Bush Helps Al Qaeda Spread In Africa
The folks in Northern Africa can send their thank you cards to George W. Bush for allowing Al Qaeda a new training ground in Iraq from which to send fresh recruits back to their countries.
Al-Qaeda has rapidly extended its influence across North Africa by aiding and organizing local groups that are demonstrating a renewed ability to launch terrorist attacks in the region, such as the triple suicide bombings that killed 33 people here last month, according to counterterrorism officials and analysts.
The bombers who struck the Government Palace and a police station in Algiers, the capital, are believed to have been local residents. But Algerian authorities are examining evidence that the bombers were siphoned from recruiting pipelines that have sent hundreds of North African fighters to Iraq and perhaps were trained by veterans of the Iraqi insurgency, U.S. and European intelligence officials said.
Thanks George W. Bush.
Hamida Ayachi, editor of the Algiers-based daily Djazair News, said organizational links between insurgents in Iraq and armed groups in North Africa have strengthened noticeably in the past year.
"Iraq became a big laboratory to train kamikazes and warriors," Ayachi, the author of a forthcoming book on extremist networks, said in an interview in Algiers. "They are trying to take young people from here to Iraq for training so they can use them later in North Africa.

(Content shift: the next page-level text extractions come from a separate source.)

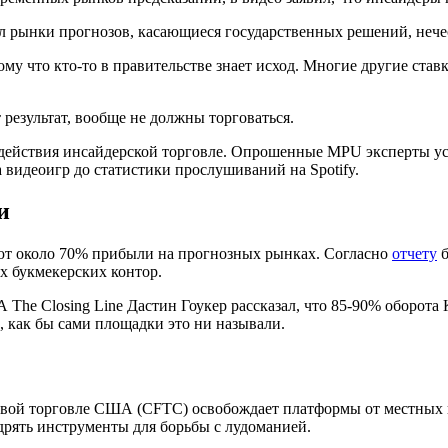
 рынки прогнозов, касающиеся государственных решений, нече
му что кто-то в правительстве знает исход. Многие другие став
результат, вообще не должны торговаться.
одействия инсайдерской торговле. Опрошенные MPU эксперты ус
видеоигр до статистики прослушиваний на Spotify.
и
ют около 70% прибыли на прогнозных рынках. Согласно
отчету
б
х букмекерских контор.
he Closing Line Дастин Гоукер рассказал, что 85-90% оборота Ka
, как бы сами площадки это ни называли.
вой торговле США (CFTC) освобождает платформы от местных на
рять инструменты для борьбы с лудоманией.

George W. Bush: Al Qaeda enabler.
The April 11 attacks were carried out by the group al-Qaeda in the Islamic Maghreb, a local affiliate of Osama bin Laden's global network. Maghreb is an Arabic word for the region of North Africa stretching from Mauritania to Libya.
For most of its decade-long existence, the group had been an independent movement dedicated to overthrowing the Algerian government, with little interest in external affairs.

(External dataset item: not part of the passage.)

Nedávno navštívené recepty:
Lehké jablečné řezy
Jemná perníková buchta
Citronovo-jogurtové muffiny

That began to change in 2003, however, as the Algerians saw potential benefits from an association with al-Qaeda and its declared holy war in Iraq.
Something that wouldn't have happened without George W. Bush's help.

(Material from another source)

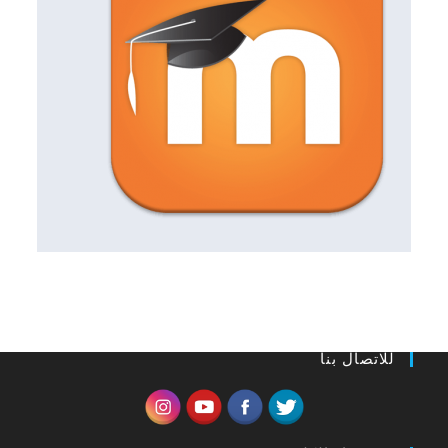
للاتصال بنا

Such alliances have become increasingly common among radical Islamic groups. Since the invasion of Iraq, local networks with "al-Qaeda" appended to their names have surfaced in at least 12 countries.
And none of this would have happened if George W. Bush hadn’t toppled Saddam Hussein. Ask yourself how different this situation would be if Bush had finished the job in Afghanistan first, instead of letting the Taliban rebound and improve. How different would this situation be if Bush hadn’t let Bin Laden escape at Tora Bora or Zarqawi escape several times? How different would things be if Bush had focused on containing Hussein while stomping out Al Qaeda cells throughout the region? How different would things be if Bush had simply listened to the warnings from his intelligence community about the aftermath in Iraq after we “liberated” them?